What is being asked: From the line containing "16/05/2026 08:41" down to the last line of the material, output each line exactly as it appears, excluding pictures.
*** Given records Section Begins ***
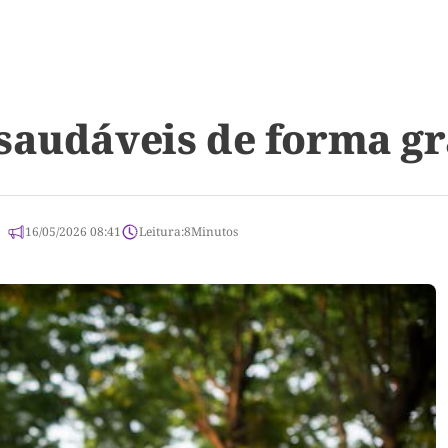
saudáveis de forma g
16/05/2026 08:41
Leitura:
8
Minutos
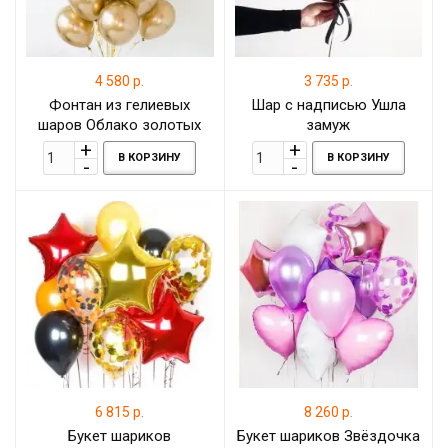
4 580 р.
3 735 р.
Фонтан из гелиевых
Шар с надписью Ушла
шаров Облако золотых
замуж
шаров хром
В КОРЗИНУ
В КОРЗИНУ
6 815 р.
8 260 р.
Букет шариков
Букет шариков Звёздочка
*** Given records Section Ends ***
Your response:
16/05/2026 08:41
Leitura:
8
Minutos
4 580 р.
3 735 р.
Фонтан из гелиевых
Шар с надписью Ушла
шаров Облако золотых
замуж
шаров хром
В КОРЗИНУ
В КОРЗИНУ
6 815 р.
8 260 р.
Букет шариков
Букет шариков Звёздочка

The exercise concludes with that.